In a very bizarre situation, the greenest state in the nation—our beloved California—is closing recycling centers and losing green jobs, as reported by the Los Angeles Times.
An excerpt.
“Recycling centers across California are closing, and scores of troubled youths are being tossed from "green" jobs onto unemployment rolls in the wake of Sacramento's raid on bottle deposit funds.
“California's recycling treasury, filled by consumers' nickel and dime deposits on drink containers, had hummed along successfully for two decades until state officials left it nearly bankrupt after taking $451 million out to help balance the budget.
“The unredeemed deposits that subsidized recycling facilities and such projects as a local conservation corps are virtually gone, leaving the programs in the lurch.
“Now operators of recycling depots in many supermarket parking lots are suing the state. Without the subsidies, Tomra Pacific Inc., a leading depot company, has closed at least 33 recycling sites -- more than 8% of its total, said company president Adrian White.
"Finding a location to recycle is going to get harder," White said.
“Lacking a nearby redemption center, consumers can return containers to the grocery store.
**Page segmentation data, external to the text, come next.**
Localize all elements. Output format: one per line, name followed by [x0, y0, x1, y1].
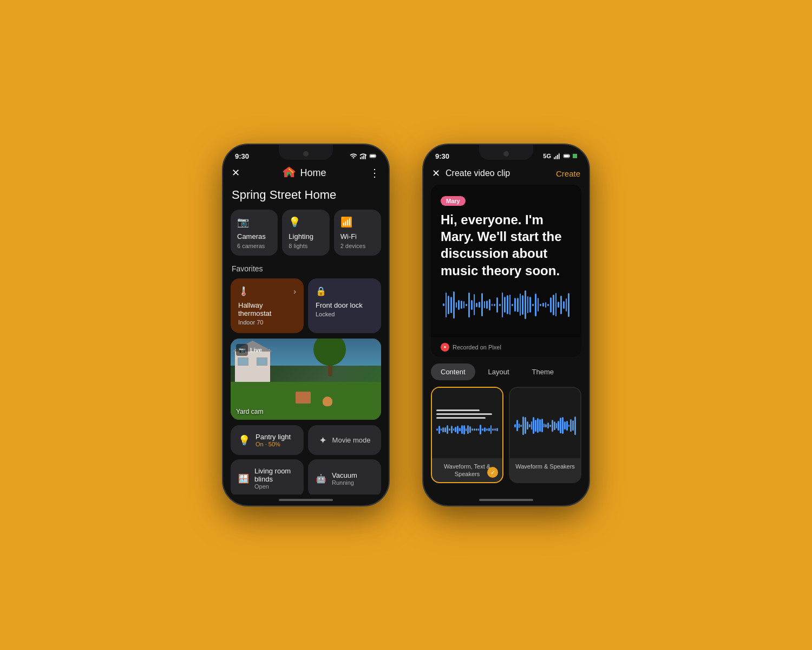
wifi-icon: [350, 152, 357, 160]
home-name: Spring Street Home: [223, 186, 389, 210]
layout-preview-2: [510, 388, 580, 458]
lighting-name: Lighting: [289, 232, 323, 240]
dot-indicator: [573, 154, 577, 158]
lock-icon: 🔒: [316, 286, 326, 296]
app-header: ✕ Home ⋮: [223, 162, 389, 186]
device-card-wifi[interactable]: 📶 Wi-Fi 2 devices: [334, 210, 381, 256]
layout-icon-1: [432, 405, 502, 441]
time-1: 9:30: [235, 152, 249, 160]
blinds-name: Living room blinds: [254, 467, 296, 483]
thermostat-arrow: ›: [293, 287, 296, 296]
lock-header: 🔒: [316, 286, 374, 296]
pantry-light-card[interactable]: 💡 Pantry light On · 50%: [231, 425, 304, 455]
blinds-icon: 🪟: [238, 473, 249, 484]
signal-icon-2: [553, 152, 561, 160]
camera-notch-2: [503, 151, 509, 157]
movie-name: Movie mode: [332, 436, 371, 444]
wifi-sub: 2 devices: [340, 243, 375, 249]
phone1-scroll-content: Spring Street Home 📷 Cameras 6 cameras 💡…: [223, 186, 389, 495]
cameras-name: Cameras: [237, 232, 271, 240]
tab-theme[interactable]: Theme: [522, 363, 564, 380]
thermostat-header: 🌡️ ›: [238, 286, 296, 296]
battery-icon-2: [563, 152, 571, 160]
svg-rect-3: [365, 154, 366, 159]
svg-rect-10: [557, 155, 558, 159]
home-bar-2: [479, 499, 533, 501]
speaker-badge: Mary: [441, 196, 466, 206]
status-icons-1: [350, 152, 377, 160]
header-title-group: Home: [283, 166, 326, 179]
recorded-line: ● Recorded on Pixel: [431, 337, 581, 357]
svg-rect-2: [363, 155, 364, 159]
camera-notch: [303, 151, 309, 157]
text-line-3: [436, 417, 486, 419]
camera-icon: 📷: [237, 216, 271, 228]
vacuum-card[interactable]: 🤖 Vacuum Running: [308, 459, 381, 495]
video-text: Hi, everyone. I'm Mary. We'll start the …: [441, 211, 572, 279]
svg-rect-0: [360, 157, 361, 159]
device-card-cameras[interactable]: 📷 Cameras 6 cameras: [231, 210, 278, 256]
create-header-left: ✕ Create video clip: [432, 167, 510, 179]
vacuum-icon: 🤖: [316, 473, 326, 484]
yard-cam-live: 📷 Live: [236, 344, 262, 356]
close-button[interactable]: ✕: [232, 167, 240, 179]
doghouse: [296, 392, 311, 404]
waveform: [441, 289, 572, 321]
phone1-inner: 9:30 ✕: [223, 145, 389, 505]
scene: 9:30 ✕: [200, 122, 612, 528]
layout-preview-1: [432, 388, 502, 458]
5g-label: 5G: [543, 153, 551, 159]
small-cards-grid: 💡 Pantry light On · 50% ✦ Movie mode: [223, 425, 389, 455]
phone-video: 9:30 5G ✕ Create video clip Create: [422, 144, 590, 506]
tab-layout[interactable]: Layout: [479, 363, 519, 380]
layout-waveform-speakers[interactable]: Waveform & Speakers: [509, 387, 581, 484]
blinds-text: Living room blinds Open: [254, 467, 296, 490]
vacuum-sub: Running: [332, 479, 357, 486]
signal-icon: [359, 152, 367, 160]
pantry-name: Pantry light: [256, 433, 291, 441]
cam-icon-badge: 📷: [236, 344, 248, 356]
pantry-light-icon: 💡: [238, 434, 250, 446]
svg-rect-1: [362, 157, 363, 159]
pixel-icon: ●: [441, 343, 449, 352]
device-card-lighting[interactable]: 💡 Lighting 8 lights: [282, 210, 329, 256]
favorites-label: Favorites: [223, 264, 389, 278]
lighting-sub: 8 lights: [289, 243, 323, 249]
mini-waveform-1: [436, 423, 498, 437]
text-line-2: [436, 413, 492, 415]
home-indicator-2: [423, 495, 589, 505]
yard-cam-label: Yard cam: [236, 408, 263, 415]
more-button[interactable]: ⋮: [369, 166, 380, 179]
phone2-content: ✕ Create video clip Create Mary Hi, ever…: [423, 162, 589, 495]
movie-mode-card[interactable]: ✦ Movie mode: [308, 425, 381, 455]
home-bar-1: [279, 499, 333, 501]
svg-rect-5: [376, 155, 376, 157]
create-header: ✕ Create video clip Create: [423, 162, 589, 185]
movie-icon: ✦: [319, 434, 327, 446]
vacuum-text: Vacuum Running: [332, 471, 357, 486]
blinds-card[interactable]: 🪟 Living room blinds Open: [231, 459, 304, 495]
fav-lock[interactable]: 🔒 Front door lock Locked: [308, 278, 381, 333]
phone-home: 9:30 ✕: [222, 144, 390, 506]
yard-cam-card[interactable]: 📷 Live Yard cam: [231, 339, 381, 420]
live-label: Live: [250, 347, 262, 353]
battery-icon: [369, 152, 377, 160]
wifi-name: Wi-Fi: [340, 232, 375, 240]
lighting-icon: 💡: [289, 216, 323, 228]
status-icons-2: 5G: [543, 152, 577, 160]
blinds-sub: Open: [254, 483, 296, 490]
create-close-button[interactable]: ✕: [432, 167, 440, 179]
fav-thermostat[interactable]: 🌡️ › Hallway thermostat Indoor 70: [231, 278, 304, 333]
layout-icon-2: [510, 405, 580, 441]
phone2-inner: 9:30 5G ✕ Create video clip Create: [423, 145, 589, 505]
tab-content[interactable]: Content: [431, 363, 475, 380]
video-outer-bg: Mary Hi, everyone. I'm Mary. We'll start…: [431, 185, 581, 357]
create-action-button[interactable]: Create: [556, 169, 580, 178]
layout-label-2: Waveform & Speakers: [510, 458, 580, 474]
google-home-icon: [283, 166, 296, 179]
layout-waveform-text-speakers[interactable]: ✓ Waveform, Text & Speakers: [431, 387, 503, 484]
thermostat-icon: 🌡️: [238, 286, 249, 296]
layout-options: ✓ Waveform, Text & Speakers Waveform & S…: [423, 387, 589, 491]
wifi-card-icon: 📶: [340, 216, 375, 228]
video-preview-area: Mary Hi, everyone. I'm Mary. We'll start…: [431, 185, 581, 337]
But the obscure state law permitting that is as unfamiliar to consumers as it is to most store employees.
"If . . . you have to be in the know just to get your deposit back," then the promise at the core of the bottle program -- pay a deposit, get it back when you recycle -- is voided, said Susan Collins, executive director of the nonprofit advocacy group Container Recycling Institute.
“Beyond the recycling program are the regional conservation groups that employ at-risk youths -- high-school dropouts, former gang members and parolees.
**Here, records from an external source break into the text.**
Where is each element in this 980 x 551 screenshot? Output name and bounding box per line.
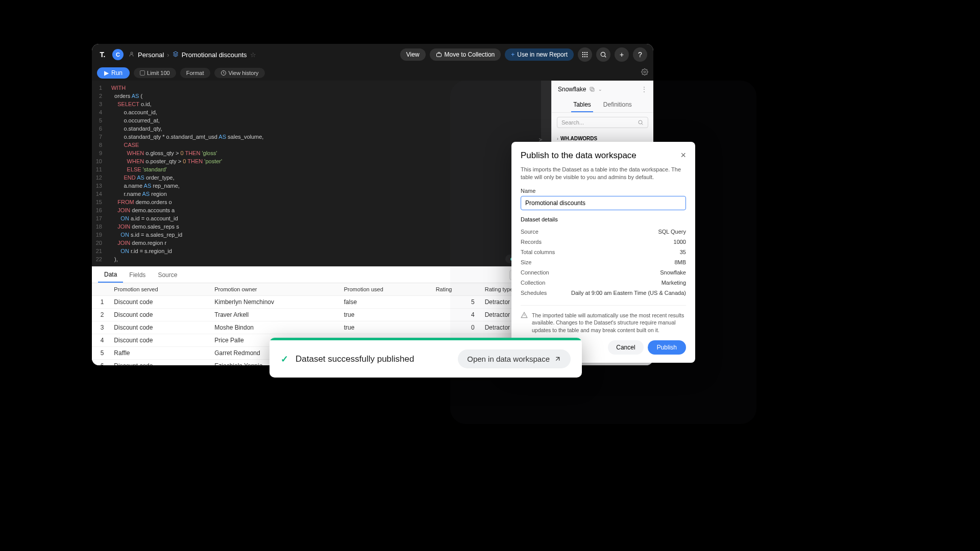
star-icon[interactable]: ☆ [250, 51, 256, 59]
svg-point-16 [639, 120, 642, 124]
breadcrumb-workspace[interactable]: Personal [138, 51, 164, 59]
svg-point-7 [586, 54, 587, 55]
svg-point-4 [586, 52, 587, 53]
svg-point-5 [582, 54, 583, 55]
svg-point-9 [584, 56, 585, 57]
help-icon[interactable]: ? [633, 47, 647, 62]
column-header[interactable]: Promotion used [339, 283, 431, 296]
detail-row: SourceSQL Query [521, 227, 686, 237]
move-to-collection-button[interactable]: Move to Collection [430, 48, 501, 61]
more-icon[interactable]: ⋮ [641, 86, 647, 93]
cancel-button[interactable]: Cancel [608, 340, 643, 355]
modal-description: This imports the Dataset as a table into… [521, 166, 686, 182]
schema-search-input[interactable]: Search... [557, 117, 648, 128]
search-icon[interactable] [596, 47, 610, 62]
apps-icon[interactable] [578, 47, 592, 62]
svg-point-0 [131, 52, 133, 54]
tab-fields[interactable]: Fields [123, 267, 152, 283]
gear-icon[interactable] [641, 68, 648, 78]
table-row[interactable]: 2Discount codeTraver Arkelltrue4Detracto… [92, 309, 551, 321]
column-header[interactable]: Promotion owner [209, 283, 338, 296]
table-row[interactable]: 1Discount codeKimberlyn Nemchinovfalse5D… [92, 296, 551, 309]
column-header[interactable]: Promotion served [109, 283, 209, 296]
modal-title: Publish to the data workspace [521, 151, 636, 161]
svg-point-6 [584, 54, 585, 55]
svg-rect-1 [436, 54, 441, 57]
detail-row: ConnectionSnowflake [521, 267, 686, 278]
app-header: T. C Personal › Promotional discounts ☆ … [92, 44, 653, 65]
tab-tables[interactable]: Tables [571, 98, 593, 112]
limit-toggle[interactable]: Limit 100 [134, 68, 176, 78]
success-toast: ✓ Dataset successfully published Open in… [270, 338, 582, 378]
app-logo-icon: T. [98, 50, 107, 59]
dataset-icon [173, 51, 179, 59]
warning-text: The imported table will automatically us… [532, 312, 686, 334]
org-avatar-icon[interactable]: C [112, 49, 124, 60]
view-history-button[interactable]: View history [214, 68, 265, 78]
warning-icon [521, 312, 528, 334]
sql-toolbar: ▶Run Limit 100 Format View history [92, 65, 653, 81]
publish-button[interactable]: Publish [648, 340, 686, 355]
detail-row: SchedulesDaily at 9:00 am Eastern Time (… [521, 288, 686, 298]
run-button[interactable]: ▶Run [97, 67, 130, 79]
tab-source[interactable]: Source [152, 267, 183, 283]
open-workspace-button[interactable]: Open in data workspace [458, 349, 571, 368]
format-button[interactable]: Format [180, 68, 210, 78]
svg-point-11 [601, 52, 605, 56]
svg-point-13 [644, 71, 646, 73]
tab-definitions[interactable]: Definitions [601, 98, 634, 112]
connection-name[interactable]: Snowflake [558, 86, 586, 93]
svg-rect-14 [590, 87, 593, 90]
view-button[interactable]: View [400, 48, 426, 61]
user-icon [129, 51, 135, 59]
use-in-report-button[interactable]: + Use in new Report [505, 48, 574, 61]
svg-point-2 [582, 52, 583, 53]
column-header[interactable]: Rating [431, 283, 480, 296]
chevron-down-icon[interactable]: ⌄ [598, 87, 602, 92]
svg-point-3 [584, 52, 585, 53]
detail-row: CollectionMarketing [521, 278, 686, 288]
details-heading: Dataset details [521, 216, 686, 222]
close-icon[interactable]: × [680, 150, 686, 161]
svg-point-10 [586, 56, 587, 57]
name-label: Name [521, 188, 686, 194]
check-icon: ✓ [281, 354, 288, 365]
detail-row: Records1000 [521, 237, 686, 247]
detail-row: Size8MB [521, 257, 686, 267]
table-row[interactable]: 3Discount codeMoshe Bindontrue0Detractor [92, 321, 551, 334]
publish-modal: Publish to the data workspace × This imp… [511, 142, 695, 363]
breadcrumb-title[interactable]: Promotional discounts [182, 51, 247, 59]
name-input[interactable] [521, 196, 686, 210]
svg-rect-15 [591, 88, 594, 91]
svg-point-8 [582, 56, 583, 57]
toast-message: Dataset successfully published [296, 354, 414, 364]
add-icon[interactable]: + [615, 47, 629, 62]
breadcrumb: Personal › Promotional discounts ☆ [129, 51, 256, 59]
sql-editor[interactable]: 12345678910111213141516171819202122 WITH… [92, 81, 551, 266]
detail-row: Total columns35 [521, 247, 686, 257]
tab-data[interactable]: Data [98, 267, 123, 283]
“Scott Dosick, spokesman for the California Assn. of Local Conservation Corps, said that the state's 12 programs typically employ 4,000 but that cutbacks this year have eliminated roughly 500 of those jobs.
"We are their last resort," Dosick said of corps members. "If we lay them off, they're pretty much back on the street.
"Once they're gone," he said, "the odds of getting them back are extraordinarily slim."
“Lawmakers tried last summer to increase deposits or impose new ones on roughly 5 billion drink containers to replenish the recycling fund. Opponents called the effort a back-door tax increase; Gov. Arnold Schwarzenegger vetoed it. On July 1, the Schwarzenegger administration cut 85% of the state subsidies, and this month it eliminated them entirely.”